Postmedia News: In a study described as a 'striking illustration' of the long-distance links between a global trade disruption and impacts in the natural world, two Canadian scientists have connected the dots between the emergence of mad cow disease in Europe in the mid-1980s and a subsequent series of population spikes among grassland birds in southern Saskatchewan, Alberta and Ontario.
The rare example of successfully tracking a 'butterfly effect' linkage between seeming disparate phenomena, carried out by researchers from Trent University in Peterborough, Ont., showed how 18 of 20 bird species in North America appeared to benefit from the 1985 outbreak of BSE -- bovine spongiform encephalopathy -- after it destroyed cattle herds in Britain. [The study is published in the Proceedings of The National Academy of Sciences.]...

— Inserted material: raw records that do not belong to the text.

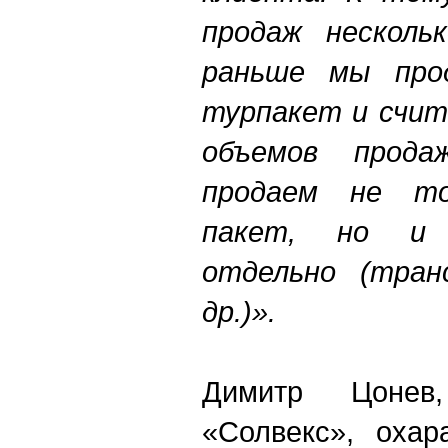
продаж нескольк
раньше мы прод
турпакет и счит
объемов прод
продаем не то
пакет, но и 
отдельно (тран
др.)».
Димитр Цонев
«Солвекс», охар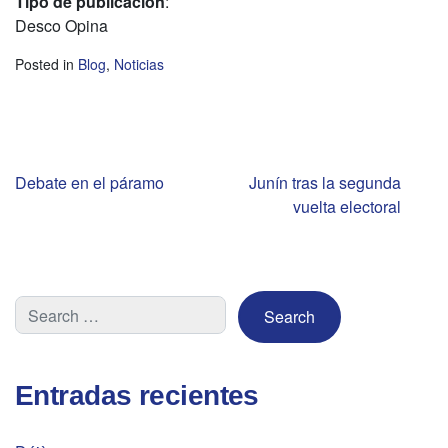
Tipo de publicacion
:
Desco Opina
Posted in
Blog
,
Noticias
Navegación
Debate en el páramo
Junín tras la segunda
vuelta electoral
de
entradas
Entradas recientes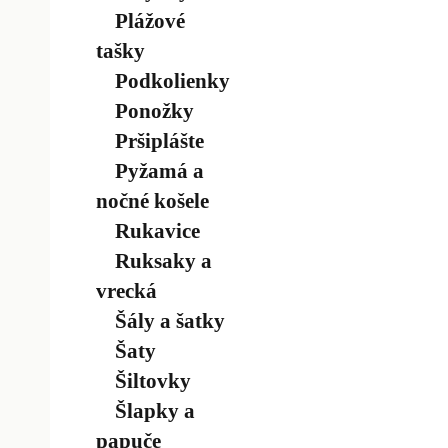
Plážové
tašky
Podkolienky
Ponožky
Pršiplášte
Pyžamá a
nočné košele
Rukavice
Ruksaky a
vrecká
Šály a šatky
Šaty
Šiltovky
Šlapky a
papuče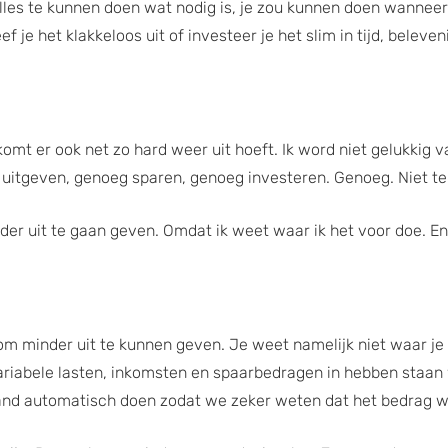
lles te kunnen doen wat nodig is, je zou kunnen doen wanneer 
eef je het klakkeloos uit of investeer je het slim in tijd, bele
komt er ook net zo hard weer uit hoeft. Ik word niet gelukkig 
uitgeven, genoeg sparen, genoeg investeren. Genoeg. Niet te 
inder uit te gaan geven. Omdat ik weet waar ik het voor doe. E
 om minder uit te kunnen geven. Je weet namelijk niet waar je
riabele lasten, inkomsten en spaarbedragen in hebben staan
maand automatisch doen zodat we zeker weten dat het bedrag 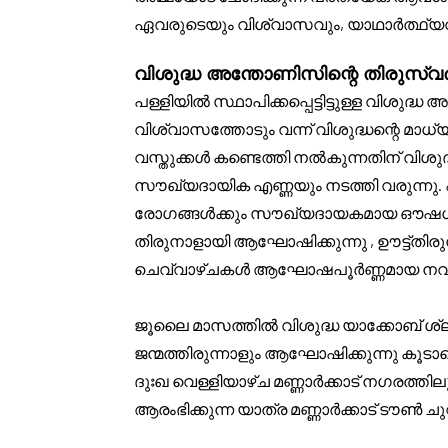
ഏവരുടെയും വിശ്വാസവും, യാഥാർത്ഥ്യവും
വിശുദ്ധ അന്തോണിസിന്റെ തിരുസ്വര
പള്ളിയിൽ സ്ഥാപിക്കപ്പെട്ടിട്ടുള്ള വിശുദ
വിശ്വാസത്തോടും വന്ന് വിശുദ്ധന്റെ മാ
വസ്തുക്കൾ കണ്ടെത്തി നൽകുന്നതിന് വിശ
സൗഖ്യദായിക എണ്ണയും നടത്തി വരുന്നു.
രോഗങ്ങൾക്കും സൗഖ്യദായകമായ ഔഷധമായ
തിരുനാളായി ആഘോഷിക്കുന്നു , ഊട്ട്തിര
ചെവ്വാഴ്ചകൾ ആഘോഷപൂർണ്ണമായ നവനാൾ 
ജൂലൈ മാസത്തിൽ വിശുദ്ധ യാക്കോബ് ശ്ലീ
ജന്മത്തിരുന്നാളും ആഘോഷിക്കുന്നു കൂടാത
ദുഃഖ വെള്ളിയാഴ്ച മണ്ണാർക്കാട് നഗരത്തി
ആരംഭിക്കുന്ന യാത്ര മണ്ണാർക്കാട് ടൗൺ ചുറ്റി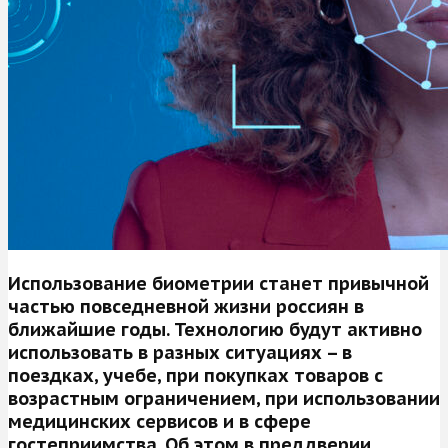
Использование биометрии станет привычной
частью повседневной жизни россиян в
ближайшие годы. Технологию будут активно
использовать в разных ситуациях – в
поездках, учебе, при покупках товаров с
возрастным ограничением, при использовании
медицинских сервисов и в сфере
гостеприимства. Об этом в преддверии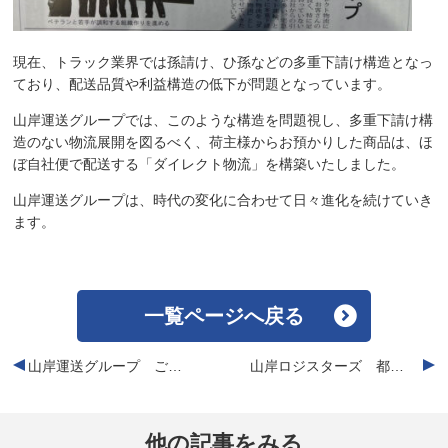
現在、トラック業界では孫請け、ひ孫などの多重下請け構造となっ
ており、配送品質や利益構造の低下が問題となっています。
山岸運送グループでは、このような構造を問題視し、多重下請け構
造のない物流展開を図るべく、荷主様からお預かりした商品は、ほ
ぼ自社便で配送する「ダイレクト物流」を構築いたしました。
山岸運送グループは、時代の変化に合わせて日々進化を続けていき
ます。
一覧ページへ戻る
山岸運送グループ ご祈祷と安全大会を開催いたしました。
山岸ロジスターズ 都市対抗野球２次予選出場決定しました！
他の記事をみる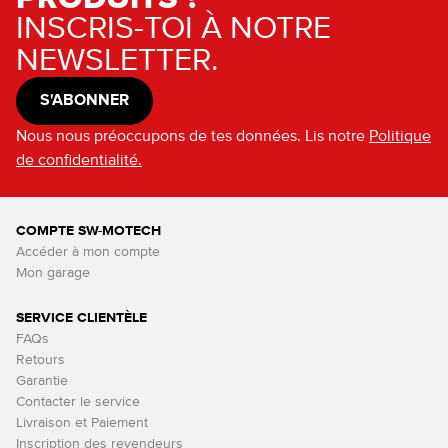
INSCRIS-TOI À NOTRE
NEWSLETTER.
S'ABONNER
Nous nous préoccupons de tes données. Lis notre
Politique
de confidentialité.
COMPTE SW-MOTECH
Accéder à mon compte
Mon garage
SERVICE CLIENTÈLE
FAQs
Retours
Garantie
Contacter le service
Livraison et Paiement
Inscription des revendeurs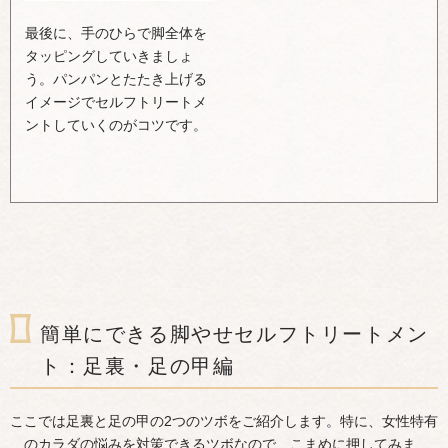
最後に、手のひらで脚全体を
タッピングしていきましょ
う。パンパンとたたき上げる
イメージでセルフトリートメ
ントしていくのがコツです。
簡単にできる脚やせセルフトリートメン
ト：足裏・足の甲編
ここでは足裏と足の甲の2つのツボをご紹介します。特に、女性特有
のカラダの悩みを対策できるツボなので、こまめに押してみま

First, the scientists describe how the appearance of the bovine brain-wasting disease prompted cattle culls and beef export bans across Europe. This, in turn, led to increased beef exports from Canada and the U.S., thus shrinking herd sizes in North America and reducing the need for hay to feed cows. Reduced hay harvesting, then, meant a greater availability of grassland habitat for such birds as the sage wren, grasshopper sparrow and Eastern meadowlark, each of which thrived form greater nesting opportunities in fields that were uncharacteristically left uncut.
The researchers determined that the time lag between the closing of European beef exports and the population explosions among grassland bird species was about three years.